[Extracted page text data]
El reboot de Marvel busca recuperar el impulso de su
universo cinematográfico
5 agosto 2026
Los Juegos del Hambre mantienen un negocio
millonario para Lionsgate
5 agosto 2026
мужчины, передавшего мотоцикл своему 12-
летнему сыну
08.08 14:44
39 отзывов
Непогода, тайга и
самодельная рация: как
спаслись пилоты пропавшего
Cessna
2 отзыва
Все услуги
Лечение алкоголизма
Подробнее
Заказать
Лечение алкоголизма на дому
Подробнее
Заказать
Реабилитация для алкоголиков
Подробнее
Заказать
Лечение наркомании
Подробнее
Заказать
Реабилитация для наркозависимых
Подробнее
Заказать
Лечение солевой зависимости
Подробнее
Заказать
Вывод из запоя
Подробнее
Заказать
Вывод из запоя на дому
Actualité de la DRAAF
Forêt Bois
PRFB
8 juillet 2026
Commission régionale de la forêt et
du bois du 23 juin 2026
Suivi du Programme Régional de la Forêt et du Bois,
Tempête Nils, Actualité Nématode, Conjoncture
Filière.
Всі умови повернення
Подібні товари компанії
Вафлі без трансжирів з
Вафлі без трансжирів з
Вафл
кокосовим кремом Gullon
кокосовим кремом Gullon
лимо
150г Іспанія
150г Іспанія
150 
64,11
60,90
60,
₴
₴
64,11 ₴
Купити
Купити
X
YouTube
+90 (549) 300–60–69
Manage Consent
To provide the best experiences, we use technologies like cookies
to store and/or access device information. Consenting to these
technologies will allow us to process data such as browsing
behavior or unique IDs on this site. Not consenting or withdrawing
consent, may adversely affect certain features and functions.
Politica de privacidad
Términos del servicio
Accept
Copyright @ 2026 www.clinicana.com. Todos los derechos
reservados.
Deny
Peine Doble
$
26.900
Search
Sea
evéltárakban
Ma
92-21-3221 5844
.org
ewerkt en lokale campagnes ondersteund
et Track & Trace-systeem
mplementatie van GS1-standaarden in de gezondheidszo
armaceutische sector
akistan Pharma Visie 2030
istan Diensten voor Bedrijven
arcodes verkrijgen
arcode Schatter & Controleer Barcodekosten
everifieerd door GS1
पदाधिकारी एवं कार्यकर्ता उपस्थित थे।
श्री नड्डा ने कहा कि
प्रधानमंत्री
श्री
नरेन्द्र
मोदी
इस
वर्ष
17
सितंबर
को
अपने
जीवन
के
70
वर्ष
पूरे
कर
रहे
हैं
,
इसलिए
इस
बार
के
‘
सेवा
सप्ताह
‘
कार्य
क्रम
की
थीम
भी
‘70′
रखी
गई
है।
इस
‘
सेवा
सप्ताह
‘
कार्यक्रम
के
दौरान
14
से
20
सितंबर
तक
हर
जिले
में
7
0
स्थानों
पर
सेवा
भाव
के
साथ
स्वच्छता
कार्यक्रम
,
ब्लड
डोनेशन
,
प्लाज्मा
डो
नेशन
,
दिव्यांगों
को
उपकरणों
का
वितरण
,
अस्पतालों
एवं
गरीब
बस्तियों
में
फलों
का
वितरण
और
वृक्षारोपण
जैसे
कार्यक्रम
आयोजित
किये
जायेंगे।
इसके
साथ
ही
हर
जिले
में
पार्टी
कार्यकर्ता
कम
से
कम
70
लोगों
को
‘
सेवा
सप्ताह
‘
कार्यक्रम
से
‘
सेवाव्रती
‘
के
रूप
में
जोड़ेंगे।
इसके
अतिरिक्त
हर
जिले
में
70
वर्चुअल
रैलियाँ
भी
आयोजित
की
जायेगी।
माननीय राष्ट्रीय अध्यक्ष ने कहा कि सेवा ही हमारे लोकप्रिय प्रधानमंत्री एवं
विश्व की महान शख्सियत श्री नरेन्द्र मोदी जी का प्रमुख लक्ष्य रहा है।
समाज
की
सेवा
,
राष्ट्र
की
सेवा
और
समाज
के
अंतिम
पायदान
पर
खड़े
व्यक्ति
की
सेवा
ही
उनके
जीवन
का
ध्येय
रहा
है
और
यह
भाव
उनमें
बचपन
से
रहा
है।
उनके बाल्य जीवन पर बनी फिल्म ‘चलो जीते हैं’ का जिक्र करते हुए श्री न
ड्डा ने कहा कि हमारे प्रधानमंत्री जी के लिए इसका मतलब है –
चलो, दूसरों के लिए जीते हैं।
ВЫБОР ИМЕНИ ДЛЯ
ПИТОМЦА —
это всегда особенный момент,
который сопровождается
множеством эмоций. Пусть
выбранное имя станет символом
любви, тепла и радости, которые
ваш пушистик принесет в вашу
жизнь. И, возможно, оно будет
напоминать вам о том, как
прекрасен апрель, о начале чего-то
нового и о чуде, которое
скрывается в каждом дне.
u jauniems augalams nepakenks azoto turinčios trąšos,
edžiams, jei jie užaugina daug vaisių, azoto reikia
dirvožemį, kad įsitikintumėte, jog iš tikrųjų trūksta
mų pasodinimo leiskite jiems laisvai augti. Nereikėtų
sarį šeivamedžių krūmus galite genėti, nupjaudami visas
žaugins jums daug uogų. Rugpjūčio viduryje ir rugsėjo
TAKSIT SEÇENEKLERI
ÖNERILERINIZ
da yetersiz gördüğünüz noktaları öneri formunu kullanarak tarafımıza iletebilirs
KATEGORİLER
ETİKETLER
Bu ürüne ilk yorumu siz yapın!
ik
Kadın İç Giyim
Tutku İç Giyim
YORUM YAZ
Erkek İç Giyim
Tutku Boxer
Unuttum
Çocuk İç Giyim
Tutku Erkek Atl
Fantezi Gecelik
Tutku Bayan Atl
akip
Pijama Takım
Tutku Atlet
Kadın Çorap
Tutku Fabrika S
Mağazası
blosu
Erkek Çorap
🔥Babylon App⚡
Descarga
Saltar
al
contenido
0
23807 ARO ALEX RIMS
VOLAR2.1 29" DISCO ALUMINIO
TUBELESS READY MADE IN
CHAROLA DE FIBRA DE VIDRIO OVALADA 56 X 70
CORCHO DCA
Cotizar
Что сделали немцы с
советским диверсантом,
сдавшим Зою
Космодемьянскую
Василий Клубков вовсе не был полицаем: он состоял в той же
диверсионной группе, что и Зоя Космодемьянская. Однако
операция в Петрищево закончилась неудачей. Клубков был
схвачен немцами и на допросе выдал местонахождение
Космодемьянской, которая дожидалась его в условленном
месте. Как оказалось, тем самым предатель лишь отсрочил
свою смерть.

What the exercise asks: Please retype the data, matching it exactly.

Result of this task:
El reboot de Marvel busca recuperar el impulso de su
universo cinematográfico
5 agosto 2026
Los Juegos del Hambre mantienen un negocio
millonario para Lionsgate
5 agosto 2026
мужчины, передавшего мотоцикл своему 12-
летнему сыну
08.08 14:44
39 отзывов
Непогода, тайга и
самодельная рация: как
спаслись пилоты пропавшего
Cessna
2 отзыва
Все услуги
Лечение алкоголизма
Подробнее
Заказать
Лечение алкоголизма на дому
Подробнее
Заказать
Реабилитация для алкоголиков
Подробнее
Заказать
Лечение наркомании
Подробнее
Заказать
Реабилитация для наркозависимых
Подробнее
Заказать
Лечение солевой зависимости
Подробнее
Заказать
Вывод из запоя
Подробнее
Заказать
Вывод из запоя на дому
Actualité de la DRAAF
Forêt Bois
PRFB
8 juillet 2026
Commission régionale de la forêt et
du bois du 23 juin 2026
Suivi du Programme Régional de la Forêt et du Bois,
Tempête Nils, Actualité Nématode, Conjoncture
Filière.
Всі умови повернення
Подібні товари компанії
Вафлі без трансжирів з
Вафлі без трансжирів з
Вафл
кокосовим кремом Gullon
кокосовим кремом Gullon
лимо
150г Іспанія
150г Іспанія
150 
64,11
60,90
60,
₴
₴
64,11 ₴
Купити
Купити
X
YouTube
+90 (549) 300–60–69
Manage Consent
To provide the best experiences, we use technologies like cookies
to store and/or access device information. Consenting to these
technologies will allow us to process data such as browsing
behavior or unique IDs on this site. Not consenting or withdrawing
consent, may adversely affect certain features and functions.
Politica de privacidad
Términos del servicio
Accept
Copyright @ 2026 www.clinicana.com. Todos los derechos
reservados.
Deny
Peine Doble
$
26.900
Search
Sea
evéltárakban
Ma
92-21-3221 5844
.org
ewerkt en lokale campagnes ondersteund
et Track & Trace-systeem
mplementatie van GS1-standaarden in de gezondheidszo
armaceutische sector
akistan Pharma Visie 2030
istan Diensten voor Bedrijven
arcodes verkrijgen
arcode Schatter & Controleer Barcodekosten
everifieerd door GS1
पदाधिकारी एवं कार्यकर्ता उपस्थित थे।
श्री नड्डा ने कहा कि
प्रधानमंत्री
श्री
नरेन्द्र
मोदी
इस
वर्ष
17
सितंबर
को
अपने
जीवन
के
70
वर्ष
पूरे
कर
रहे
हैं
,
इसलिए
इस
बार
के
‘
सेवा
सप्ताह
‘
कार्य
क्रम
की
थीम
भी
‘70′
रखी
गई
है।
इस
‘
सेवा
सप्ताह
‘
कार्यक्रम
के
दौरान
14
से
20
सितंबर
तक
हर
जिले
में
7
0
स्थानों
पर
सेवा
भाव
के
साथ
स्वच्छता
कार्यक्रम
,
ब्लड
डोनेशन
,
प्लाज्मा
डो
नेशन
,
दिव्यांगों
को
उपकरणों
का
वितरण
,
अस्पतालों
एवं
गरीब
बस्तियों
में
फलों
का
वितरण
और
वृक्षारोपण
जैसे
कार्यक्रम
आयोजित
किये
जायेंगे।
इसके
साथ
ही
हर
जिले
में
पार्टी
कार्यकर्ता
कम
से
कम
70
लोगों
को
‘
सेवा
सप्ताह
‘
कार्यक्रम
से
‘
सेवाव्रती
‘
के
रूप
में
जोड़ेंगे।
इसके
अतिरिक्त
हर
जिले
में
70
वर्चुअल
रैलियाँ
भी
आयोजित
की
जायेगी।
माननीय राष्ट्रीय अध्यक्ष ने कहा कि सेवा ही हमारे लोकप्रिय प्रधानमंत्री एवं
विश्व की महान शख्सियत श्री नरेन्द्र मोदी जी का प्रमुख लक्ष्य रहा है।
समाज
की
सेवा
,
राष्ट्र
की
सेवा
और
समाज
के
अंतिम
पायदान
पर
खड़े
व्यक्ति
की
सेवा
ही
उनके
जीवन
का
ध्येय
रहा
है
और
यह
भाव
उनमें
बचपन
से
रहा
है।
उनके बाल्य जीवन पर बनी फिल्म ‘चलो जीते हैं’ का जिक्र करते हुए श्री न
ड्डा ने कहा कि हमारे प्रधानमंत्री जी के लिए इसका मतलब है –
चलो, दूसरों के लिए जीते हैं।
ВЫБОР ИМЕНИ ДЛЯ
ПИТОМЦА —
это всегда особенный момент,
который сопровождается
множеством эмоций. Пусть
выбранное имя станет символом
любви, тепла и радости, которые
ваш пушистик принесет в вашу
жизнь. И, возможно, оно будет
напоминать вам о том, как
прекрасен апрель, о начале чего-то
нового и о чуде, которое
скрывается в каждом дне.
u jauniems augalams nepakenks azoto turinčios trąšos,
edžiams, jei jie užaugina daug vaisių, azoto reikia
dirvožemį, kad įsitikintumėte, jog iš tikrųjų trūksta
mų pasodinimo leiskite jiems laisvai augti. Nereikėtų
sarį šeivamedžių krūmus galite genėti, nupjaudami visas
žaugins jums daug uogų. Rugpjūčio viduryje ir rugsėjo
TAKSIT SEÇENEKLERI
ÖNERILERINIZ
da yetersiz gördüğünüz noktaları öneri formunu kullanarak tarafımıza iletebilirs
KATEGORİLER
ETİKETLER
Bu ürüne ilk yorumu siz yapın!
ik
Kadın İç Giyim
Tutku İç Giyim
YORUM YAZ
Erkek İç Giyim
Tutku Boxer
Unuttum
Çocuk İç Giyim
Tutku Erkek Atl
Fantezi Gecelik
Tutku Bayan Atl
akip
Pijama Takım
Tutku Atlet
Kadın Çorap
Tutku Fabrika S
Mağazası
blosu
Erkek Çorap
🔥Babylon App⚡
Descarga
Saltar
al
contenido
0
23807 ARO ALEX RIMS
VOLAR2.1 29" DISCO ALUMINIO
TUBELESS READY MADE IN
CHAROLA DE FIBRA DE VIDRIO OVALADA 56 X 70
CORCHO DCA
Cotizar
Что сделали немцы с
советским диверсантом,
сдавшим Зою
Космодемьянскую
Василий Клубков вовсе не был полицаем: он состоял в той же
диверсионной группе, что и Зоя Космодемьянская. Однако
операция в Петрищево закончилась неудачей. Клубков был
схвачен немцами и на допросе выдал местонахождение
Космодемьянской, которая дожидалась его в условленном
месте. Как оказалось, тем самым предатель лишь отсрочил
свою смерть.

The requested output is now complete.